#### Task details:
Those lines of the records that contain "going" are to be located and copied.
---------------
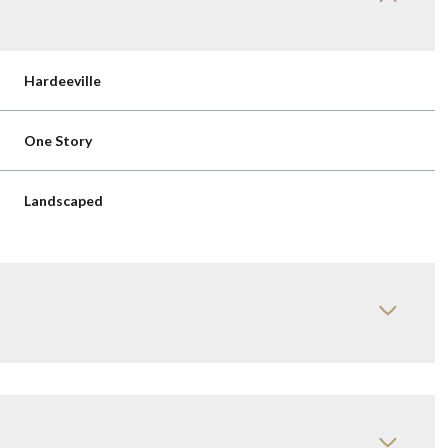
Hardeeville
One Story
Landscaped
Wednesday
Thursday
Friday
12
13
07
Aug
Aug
Aug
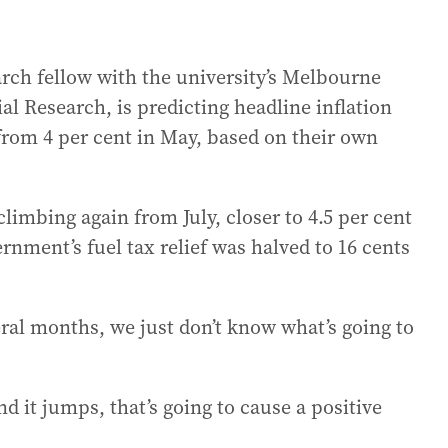
arch fellow with the university’s Melbourne
al Research, is predicting headline inflation
 from 4 per cent in May, based on their own
limbing again from July, closer to 4.5 per cent
nment’s fuel tax relief was halved to 16 cents
veral months, we just don’t know what’s going to
d it jumps, that’s going to cause a positive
---------------
#### Expected output:
veral months, we just don’t know what’s going to
d it jumps, that’s going to cause a positive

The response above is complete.